Hep söylüyoruz, karne sadece çocukların değil diye.
Anne babaların
Velilerin
Öğretmenlerin
Eğitim yöneticilerinin
Eğitim politikacıların, bürokratların.
Devlet yönetiminde on yedi yıl uzun bir süre değil.
Türkiye'deki hükümet sürelerine bakıldığında ise çok çok uzun bir zaman sayılır.
İyi niyetle adımlar atıldı.
Güzel işler hayal edildi lakin hükümet değişmeden yaşanan bakan değişimleri politikaları ve bakışı da sil baştan değiştirdi.
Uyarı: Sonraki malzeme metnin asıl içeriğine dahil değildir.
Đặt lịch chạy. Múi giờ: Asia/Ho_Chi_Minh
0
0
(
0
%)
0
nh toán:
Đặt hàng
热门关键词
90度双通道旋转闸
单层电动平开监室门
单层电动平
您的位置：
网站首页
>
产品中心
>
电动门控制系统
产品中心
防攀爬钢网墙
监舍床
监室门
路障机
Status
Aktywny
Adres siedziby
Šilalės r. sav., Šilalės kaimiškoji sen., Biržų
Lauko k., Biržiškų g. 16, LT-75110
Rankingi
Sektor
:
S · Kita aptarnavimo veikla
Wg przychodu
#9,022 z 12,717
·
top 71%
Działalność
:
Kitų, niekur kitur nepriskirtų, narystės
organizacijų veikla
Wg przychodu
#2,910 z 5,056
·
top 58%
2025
Bu açıdan bakıldığında ilk karne Milli Eğitime verilmeli.
Ne yazık ki Milli Eğitimin karnesi zayıflarla dolu. OKS, BU KS, TEOG, MEOG, LGS, İGS, ALYINYILDIZ.
Tam oturmak üzere olan sistemler kurucuları tarafından rafa kaldırıldı.
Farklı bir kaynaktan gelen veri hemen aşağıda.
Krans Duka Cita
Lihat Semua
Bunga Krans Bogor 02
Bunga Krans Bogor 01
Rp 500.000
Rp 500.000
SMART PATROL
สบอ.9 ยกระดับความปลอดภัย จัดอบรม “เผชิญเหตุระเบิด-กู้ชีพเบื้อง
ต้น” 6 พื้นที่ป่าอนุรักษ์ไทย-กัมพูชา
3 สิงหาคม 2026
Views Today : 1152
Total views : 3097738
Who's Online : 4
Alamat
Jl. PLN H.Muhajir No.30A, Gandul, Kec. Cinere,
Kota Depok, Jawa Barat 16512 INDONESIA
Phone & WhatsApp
Sonuç: karışık kafalar, devam eden arayışlar.
Güzel olan fiziki mekânlar ve sağlanan imkânlar.
Biraz fazla olsa da.
Sözleşmeli öğretmenlik, çakılı atama, örseleyici mülakat süreci.
Eğitim paydaşlarının seçmen olan büyük çoğunluğu hep hayal kırıklıkları yaşadı senelerdir.
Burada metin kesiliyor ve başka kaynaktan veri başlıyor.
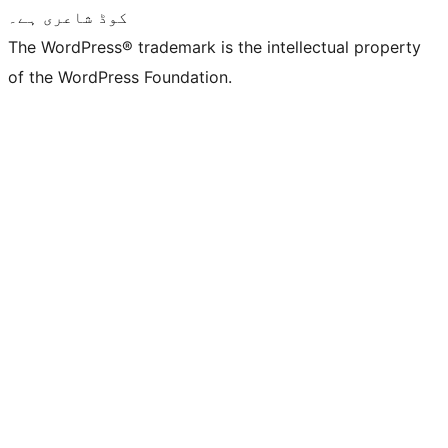
کوڈ شاعری ہے۔
The WordPress® trademark is the intellectual property
of the WordPress Foundation.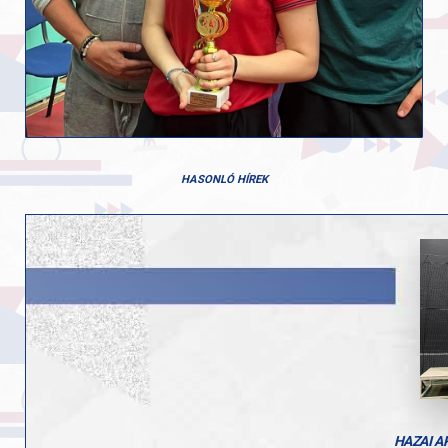
HASONLÓ HÍREK
HAZAI A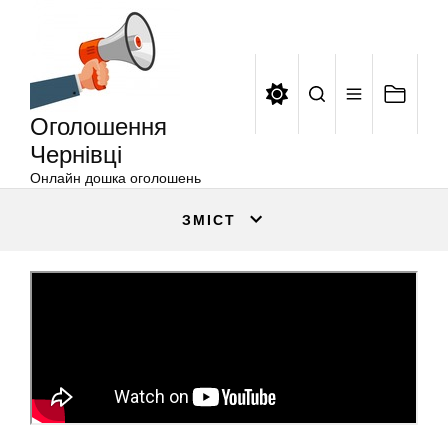
Оголошення
Перейти
Чернівці
до
вмісту
Оголошення
Чернівці
Онлайн дошка оголошень
ЗМІСТ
Milli Eğitim Bakanlığının topluma bakan yüzünde kısaca bunlar yaşanırken kendi iç bünyesinde neler olduğunu nasıl bileceğiz?
Erkan Mumcu
Hüseyin Çelik
Nimet Baş (Çubukçu)
Ömer Dinçer
Nabi Avcı
İsmet Yılmaz
gelip geçerken (Ziya Selçuk devam ediyor) geleni ağırlayan, gideni uğurlayan bürokratların saltanatı ne zaman bitecek?
Bütün yanlışlardan ortalama iki yıl görevde kalan bakanlar mı sorumlu tutulacak?
Bakanlığın kendi birimleri arasındaki güç savaşlarını kim fark edecek, kim durduracak.
Genel müdürlüklerin bakanlardan rol çaldığı, birinin yaptığını diğerinin sildiği uygulamalar ne zaman sona erecek?
Eldeki kalifiye personelin değerlendirilmesi için Ahmet’in verdiği kararlara itiraz etmekten Mehmet ne zaman vaz geçecek?
Ben yapamazsam başkası da yapmasın anlayışı ne zaman bitecek?
Ne zaman Bakanlığın bütün birimleri tek bir vücudun organları gibi hareket edecek?